RIP takes effect alongside the Human Rights Act 1998 (HRA), which also comes into force next month. This enshrines the European Convention on Human Rights (ECHR) in UK law. With HRA in force, the boundary line on legitimate employee surveillance will be delicately drawn.

In principle, employers should be able to monitor employee activity covertly. Monitoring workplace e-mail traffic may help prevent harassment and surveillance outside the workplace may help prevent malingering

Article 8 ECHR provides a right to respect for private life and correspondence. This is qualified for the prevention of crime and disorder, the protection of health and morals and the protection of the rights and freedoms of others. The difficulty is where to put the boundary between the rights and the qualifications.

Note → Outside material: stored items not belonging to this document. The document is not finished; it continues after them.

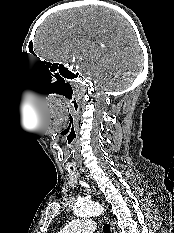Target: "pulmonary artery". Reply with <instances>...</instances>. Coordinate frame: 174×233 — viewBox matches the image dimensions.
<instances>
[{
    "instance_id": "1",
    "label": "pulmonary artery",
    "mask_w": 174,
    "mask_h": 233,
    "mask_svg": "<svg viewBox=\"0 0 174 233\" xmlns=\"http://www.w3.org/2000/svg\"><path fill=\"white\" fill-rule=\"evenodd\" d=\"M94 231V221L84 218L70 222L58 233H93Z\"/></svg>"
}]
</instances>
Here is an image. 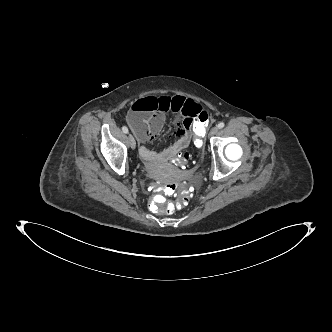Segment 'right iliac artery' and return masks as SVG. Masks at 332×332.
<instances>
[{
  "label": "right iliac artery",
  "mask_w": 332,
  "mask_h": 332,
  "mask_svg": "<svg viewBox=\"0 0 332 332\" xmlns=\"http://www.w3.org/2000/svg\"><path fill=\"white\" fill-rule=\"evenodd\" d=\"M122 131L124 132V133H128L129 131H128V128L126 127V126H123L122 127Z\"/></svg>",
  "instance_id": "obj_1"
}]
</instances>
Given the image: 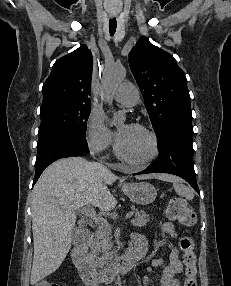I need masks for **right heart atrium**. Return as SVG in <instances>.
<instances>
[{"mask_svg":"<svg viewBox=\"0 0 231 286\" xmlns=\"http://www.w3.org/2000/svg\"><path fill=\"white\" fill-rule=\"evenodd\" d=\"M86 143L94 154L107 152L113 143L112 134L100 113L92 112L89 115L86 125Z\"/></svg>","mask_w":231,"mask_h":286,"instance_id":"right-heart-atrium-1","label":"right heart atrium"}]
</instances>
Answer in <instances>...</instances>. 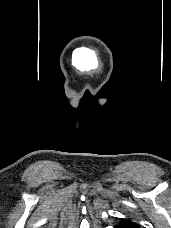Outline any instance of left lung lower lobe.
Here are the masks:
<instances>
[{
  "label": "left lung lower lobe",
  "instance_id": "obj_1",
  "mask_svg": "<svg viewBox=\"0 0 171 228\" xmlns=\"http://www.w3.org/2000/svg\"><path fill=\"white\" fill-rule=\"evenodd\" d=\"M116 228H140L139 224L131 219H122Z\"/></svg>",
  "mask_w": 171,
  "mask_h": 228
}]
</instances>
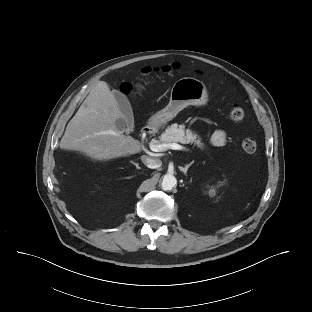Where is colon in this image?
Returning a JSON list of instances; mask_svg holds the SVG:
<instances>
[{"label": "colon", "instance_id": "colon-1", "mask_svg": "<svg viewBox=\"0 0 312 312\" xmlns=\"http://www.w3.org/2000/svg\"><path fill=\"white\" fill-rule=\"evenodd\" d=\"M174 67H170V66H165V67H162V68H151V67H148V68H145L142 70V75L145 77V76H149L153 73H157V72H164V73H167V72H170ZM141 90V87L137 84H134V83H130V82H126V83H123L121 85V91L126 94V95H130L136 91H140ZM246 117V110L245 108L240 105V104H232L230 106V109H229V118L233 121V122H241L245 119ZM241 147H242V150L245 152V153H248V154H253L256 152L257 150V143L256 141L251 138V137H245L244 139H242L241 141Z\"/></svg>", "mask_w": 312, "mask_h": 312}]
</instances>
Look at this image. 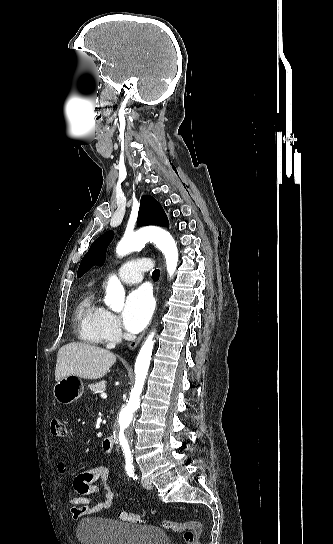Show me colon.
<instances>
[{"label":"colon","mask_w":333,"mask_h":544,"mask_svg":"<svg viewBox=\"0 0 333 544\" xmlns=\"http://www.w3.org/2000/svg\"><path fill=\"white\" fill-rule=\"evenodd\" d=\"M51 433L56 437H66L67 428L65 423L59 418H53L50 423ZM120 517L122 520L131 523H143L144 518L141 514L131 513L128 511H121ZM163 528L182 533L186 544H201L200 538L202 533V526L197 521L188 522H173L170 520H164L162 522Z\"/></svg>","instance_id":"5ec220e1"}]
</instances>
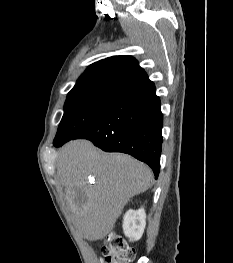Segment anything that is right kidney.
Instances as JSON below:
<instances>
[{
  "mask_svg": "<svg viewBox=\"0 0 233 263\" xmlns=\"http://www.w3.org/2000/svg\"><path fill=\"white\" fill-rule=\"evenodd\" d=\"M146 226V213L144 208L128 210L123 218V231L131 241L139 240Z\"/></svg>",
  "mask_w": 233,
  "mask_h": 263,
  "instance_id": "right-kidney-1",
  "label": "right kidney"
}]
</instances>
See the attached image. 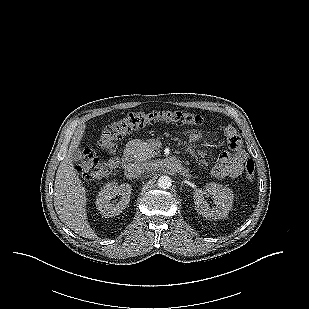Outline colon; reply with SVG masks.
Masks as SVG:
<instances>
[{
	"mask_svg": "<svg viewBox=\"0 0 309 309\" xmlns=\"http://www.w3.org/2000/svg\"><path fill=\"white\" fill-rule=\"evenodd\" d=\"M157 121L173 122L181 125L196 126L201 124V117L192 112L161 111L152 113H129L108 125L101 133L99 147L110 155L106 161L100 160L95 152L89 148L80 150L78 171L87 178L102 179L108 177L118 165L117 142L129 132ZM239 138H233L231 145L240 143ZM255 176V164L248 159L245 164V178L252 181Z\"/></svg>",
	"mask_w": 309,
	"mask_h": 309,
	"instance_id": "obj_1",
	"label": "colon"
}]
</instances>
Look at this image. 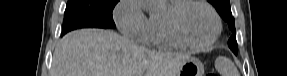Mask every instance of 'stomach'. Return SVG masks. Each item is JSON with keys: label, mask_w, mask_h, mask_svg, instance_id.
Listing matches in <instances>:
<instances>
[{"label": "stomach", "mask_w": 287, "mask_h": 76, "mask_svg": "<svg viewBox=\"0 0 287 76\" xmlns=\"http://www.w3.org/2000/svg\"><path fill=\"white\" fill-rule=\"evenodd\" d=\"M204 65L194 57L187 58L177 76H203Z\"/></svg>", "instance_id": "obj_1"}]
</instances>
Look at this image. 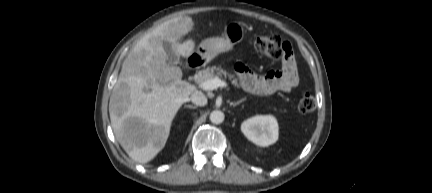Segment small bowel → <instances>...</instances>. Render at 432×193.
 I'll return each mask as SVG.
<instances>
[{
	"mask_svg": "<svg viewBox=\"0 0 432 193\" xmlns=\"http://www.w3.org/2000/svg\"><path fill=\"white\" fill-rule=\"evenodd\" d=\"M240 83L245 90L257 95H271L276 92H290L297 87L299 77L292 57L284 59L281 70L258 75L246 65L239 62L235 65Z\"/></svg>",
	"mask_w": 432,
	"mask_h": 193,
	"instance_id": "c3829d8e",
	"label": "small bowel"
}]
</instances>
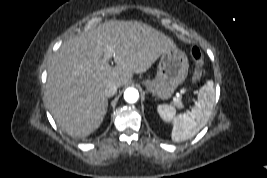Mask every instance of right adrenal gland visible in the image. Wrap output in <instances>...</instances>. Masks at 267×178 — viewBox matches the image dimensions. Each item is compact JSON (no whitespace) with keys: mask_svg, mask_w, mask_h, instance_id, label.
Instances as JSON below:
<instances>
[{"mask_svg":"<svg viewBox=\"0 0 267 178\" xmlns=\"http://www.w3.org/2000/svg\"><path fill=\"white\" fill-rule=\"evenodd\" d=\"M107 108H108V101L106 100V103H105V112L107 111Z\"/></svg>","mask_w":267,"mask_h":178,"instance_id":"right-adrenal-gland-1","label":"right adrenal gland"}]
</instances>
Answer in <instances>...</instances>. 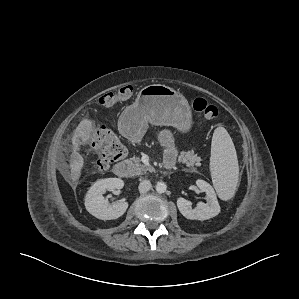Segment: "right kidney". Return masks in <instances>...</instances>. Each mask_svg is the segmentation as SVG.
I'll list each match as a JSON object with an SVG mask.
<instances>
[{"mask_svg":"<svg viewBox=\"0 0 299 299\" xmlns=\"http://www.w3.org/2000/svg\"><path fill=\"white\" fill-rule=\"evenodd\" d=\"M123 180L119 178H106L97 180L88 190L85 196L86 210L101 220H113L121 217L128 208L127 202L109 204L103 197L106 191L121 189Z\"/></svg>","mask_w":299,"mask_h":299,"instance_id":"obj_1","label":"right kidney"}]
</instances>
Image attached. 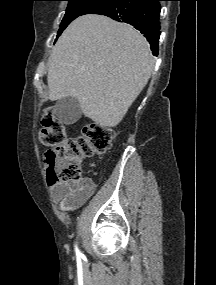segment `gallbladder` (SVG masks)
Here are the masks:
<instances>
[{
    "mask_svg": "<svg viewBox=\"0 0 216 285\" xmlns=\"http://www.w3.org/2000/svg\"><path fill=\"white\" fill-rule=\"evenodd\" d=\"M54 114L66 125L74 124L82 115L79 102L73 97L58 100L54 107Z\"/></svg>",
    "mask_w": 216,
    "mask_h": 285,
    "instance_id": "1",
    "label": "gallbladder"
}]
</instances>
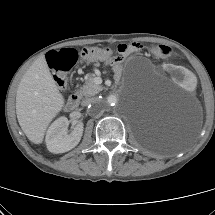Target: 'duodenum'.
Masks as SVG:
<instances>
[{
  "label": "duodenum",
  "instance_id": "duodenum-1",
  "mask_svg": "<svg viewBox=\"0 0 215 215\" xmlns=\"http://www.w3.org/2000/svg\"><path fill=\"white\" fill-rule=\"evenodd\" d=\"M80 96L78 94L71 95L65 105L67 111H73L79 105Z\"/></svg>",
  "mask_w": 215,
  "mask_h": 215
}]
</instances>
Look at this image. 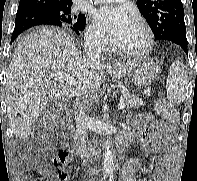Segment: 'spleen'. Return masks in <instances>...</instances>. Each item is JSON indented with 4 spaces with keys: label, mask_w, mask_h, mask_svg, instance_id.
<instances>
[{
    "label": "spleen",
    "mask_w": 197,
    "mask_h": 181,
    "mask_svg": "<svg viewBox=\"0 0 197 181\" xmlns=\"http://www.w3.org/2000/svg\"><path fill=\"white\" fill-rule=\"evenodd\" d=\"M187 75L183 63L174 61L169 68L166 82L167 99L173 104H180L186 98Z\"/></svg>",
    "instance_id": "3e777b00"
}]
</instances>
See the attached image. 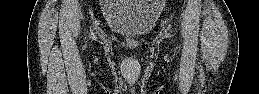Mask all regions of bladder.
Listing matches in <instances>:
<instances>
[{
	"instance_id": "31cf9c89",
	"label": "bladder",
	"mask_w": 259,
	"mask_h": 94,
	"mask_svg": "<svg viewBox=\"0 0 259 94\" xmlns=\"http://www.w3.org/2000/svg\"><path fill=\"white\" fill-rule=\"evenodd\" d=\"M109 31L125 39H137L155 27L160 7L151 0L107 1L104 8Z\"/></svg>"
}]
</instances>
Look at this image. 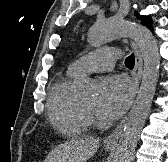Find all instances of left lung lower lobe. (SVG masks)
Wrapping results in <instances>:
<instances>
[{"label":"left lung lower lobe","instance_id":"obj_1","mask_svg":"<svg viewBox=\"0 0 168 162\" xmlns=\"http://www.w3.org/2000/svg\"><path fill=\"white\" fill-rule=\"evenodd\" d=\"M150 29L152 30V25L150 26Z\"/></svg>","mask_w":168,"mask_h":162}]
</instances>
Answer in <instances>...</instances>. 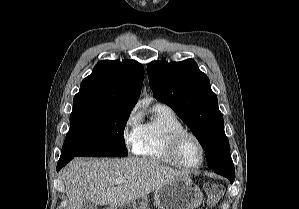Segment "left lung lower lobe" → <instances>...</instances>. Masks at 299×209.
Listing matches in <instances>:
<instances>
[{
  "mask_svg": "<svg viewBox=\"0 0 299 209\" xmlns=\"http://www.w3.org/2000/svg\"><path fill=\"white\" fill-rule=\"evenodd\" d=\"M213 170L215 173L228 178L230 182L233 183L235 179V169L231 158L227 162L217 168H214Z\"/></svg>",
  "mask_w": 299,
  "mask_h": 209,
  "instance_id": "0a47b994",
  "label": "left lung lower lobe"
}]
</instances>
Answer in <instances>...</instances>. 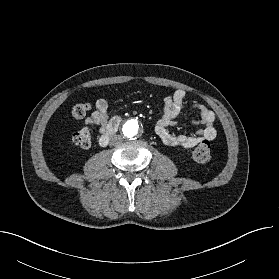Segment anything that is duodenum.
<instances>
[{
    "mask_svg": "<svg viewBox=\"0 0 279 279\" xmlns=\"http://www.w3.org/2000/svg\"><path fill=\"white\" fill-rule=\"evenodd\" d=\"M121 123V119L119 117H115L110 124L108 125L106 131L99 139V143L101 146H106L113 135L117 132Z\"/></svg>",
    "mask_w": 279,
    "mask_h": 279,
    "instance_id": "410a0bca",
    "label": "duodenum"
}]
</instances>
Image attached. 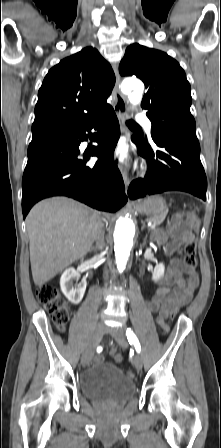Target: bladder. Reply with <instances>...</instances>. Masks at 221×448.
I'll list each match as a JSON object with an SVG mask.
<instances>
[{
  "label": "bladder",
  "mask_w": 221,
  "mask_h": 448,
  "mask_svg": "<svg viewBox=\"0 0 221 448\" xmlns=\"http://www.w3.org/2000/svg\"><path fill=\"white\" fill-rule=\"evenodd\" d=\"M82 395L93 402L121 405L135 393V383L118 366L101 362L85 371L79 380Z\"/></svg>",
  "instance_id": "31cf9c89"
}]
</instances>
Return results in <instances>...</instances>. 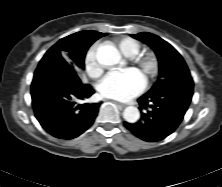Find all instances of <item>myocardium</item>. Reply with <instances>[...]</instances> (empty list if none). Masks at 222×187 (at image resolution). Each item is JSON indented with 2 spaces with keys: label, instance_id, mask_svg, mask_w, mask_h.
<instances>
[{
  "label": "myocardium",
  "instance_id": "obj_1",
  "mask_svg": "<svg viewBox=\"0 0 222 187\" xmlns=\"http://www.w3.org/2000/svg\"><path fill=\"white\" fill-rule=\"evenodd\" d=\"M132 63L139 69L145 70L147 81L153 80L159 72L160 61L154 52H141L132 57Z\"/></svg>",
  "mask_w": 222,
  "mask_h": 187
}]
</instances>
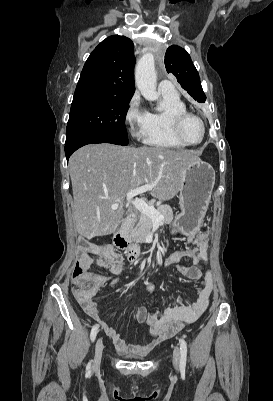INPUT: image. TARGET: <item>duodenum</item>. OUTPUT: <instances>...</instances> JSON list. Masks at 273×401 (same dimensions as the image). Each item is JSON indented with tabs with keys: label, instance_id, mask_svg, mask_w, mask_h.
<instances>
[{
	"label": "duodenum",
	"instance_id": "410a0bca",
	"mask_svg": "<svg viewBox=\"0 0 273 401\" xmlns=\"http://www.w3.org/2000/svg\"><path fill=\"white\" fill-rule=\"evenodd\" d=\"M134 218H135V215L132 212L128 213L125 216L120 228L118 229V231L115 235V239H114L115 244L118 248L126 249V257H127L128 261L131 263H137L138 261H140L147 255L138 246L132 244L128 238L127 230H128L129 225L134 220Z\"/></svg>",
	"mask_w": 273,
	"mask_h": 401
}]
</instances>
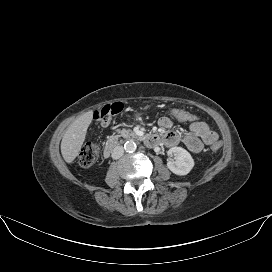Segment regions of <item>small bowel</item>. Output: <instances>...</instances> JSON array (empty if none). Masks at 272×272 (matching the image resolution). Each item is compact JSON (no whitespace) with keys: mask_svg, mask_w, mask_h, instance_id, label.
Returning a JSON list of instances; mask_svg holds the SVG:
<instances>
[{"mask_svg":"<svg viewBox=\"0 0 272 272\" xmlns=\"http://www.w3.org/2000/svg\"><path fill=\"white\" fill-rule=\"evenodd\" d=\"M158 124L161 128L167 130L164 135V142L168 146H175L182 141L193 153L201 152L204 144L211 145L218 140L217 133L203 121H191L188 125V131L184 135L173 130L174 124L169 117H161Z\"/></svg>","mask_w":272,"mask_h":272,"instance_id":"small-bowel-1","label":"small bowel"}]
</instances>
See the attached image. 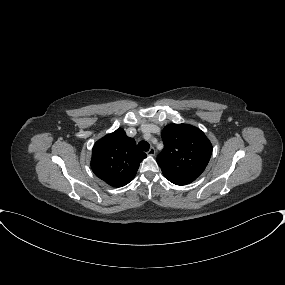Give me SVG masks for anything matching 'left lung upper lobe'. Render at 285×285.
Returning a JSON list of instances; mask_svg holds the SVG:
<instances>
[{"instance_id": "left-lung-upper-lobe-1", "label": "left lung upper lobe", "mask_w": 285, "mask_h": 285, "mask_svg": "<svg viewBox=\"0 0 285 285\" xmlns=\"http://www.w3.org/2000/svg\"><path fill=\"white\" fill-rule=\"evenodd\" d=\"M164 149L157 163L164 175L195 180L205 170L212 145L205 134L188 124H170L162 131Z\"/></svg>"}]
</instances>
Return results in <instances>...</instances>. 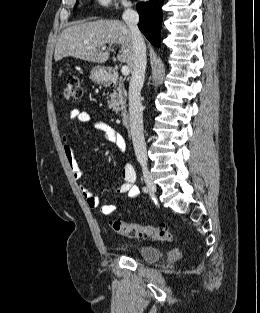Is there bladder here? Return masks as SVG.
Masks as SVG:
<instances>
[{"mask_svg":"<svg viewBox=\"0 0 260 313\" xmlns=\"http://www.w3.org/2000/svg\"><path fill=\"white\" fill-rule=\"evenodd\" d=\"M124 247L136 251L145 261H156L162 257L161 250L156 247L138 244H124Z\"/></svg>","mask_w":260,"mask_h":313,"instance_id":"bladder-1","label":"bladder"}]
</instances>
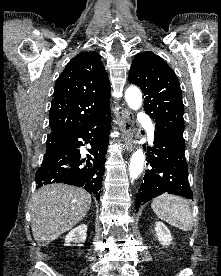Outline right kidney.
Segmentation results:
<instances>
[{
  "label": "right kidney",
  "mask_w": 221,
  "mask_h": 276,
  "mask_svg": "<svg viewBox=\"0 0 221 276\" xmlns=\"http://www.w3.org/2000/svg\"><path fill=\"white\" fill-rule=\"evenodd\" d=\"M87 225L82 224L72 229L65 238V246H71V243H75L78 246H82L86 240Z\"/></svg>",
  "instance_id": "1"
}]
</instances>
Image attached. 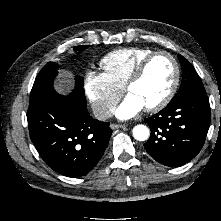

HRA creates direct rights against employers in the public sector, but not the private sector. But private sector employers cannot sit back. Since courts and tribunals must interpret legislation consistently with ECHR, a tribunal will have to take its provisions into account in assessing the fairness of a dismissal – in deciding whether the employer acted “reasonably or unreasonably” and what constitutes “equity and the substantial merits of the case”. ECHR will also affect what constitutes a breach of the implied duty of trust and confidence.

The Data Protection Act 1998 (DPA) adds a further dimension. It requires that data is adequate, relevant and accurate and is held for no longer than necessary. Individuals can have access to personal data held about them and this right extends to paper files. CCTV systems are covered too. In addition, Oftel has issued guidance on recording telephone conversations for business purposes.

Looking to the future, the EU is considering a proposal for a European Bill of Rights which would, like ECHR, provide a right of respect for private life.


Employer steps


In the light of these provisions, surveillance of staff must be handled with circumspection. Employers must have appropriate policies, specifying when it may undertake surveillance and why.

Nicholas Moore is head of employment at law firm Osborne Clarke OWA

 


Key points


  • The Regulation of Investigatory Powers Act 2000 restricts employer surveillance of staff communications.

  • The Human Rights Act 1998 and Data Protection Act 1998 also impact on surveillance.

  • Employers should have clear policies on monitoring.

  • Staff representatives should be consulted and consent gained and management training should be undertaken.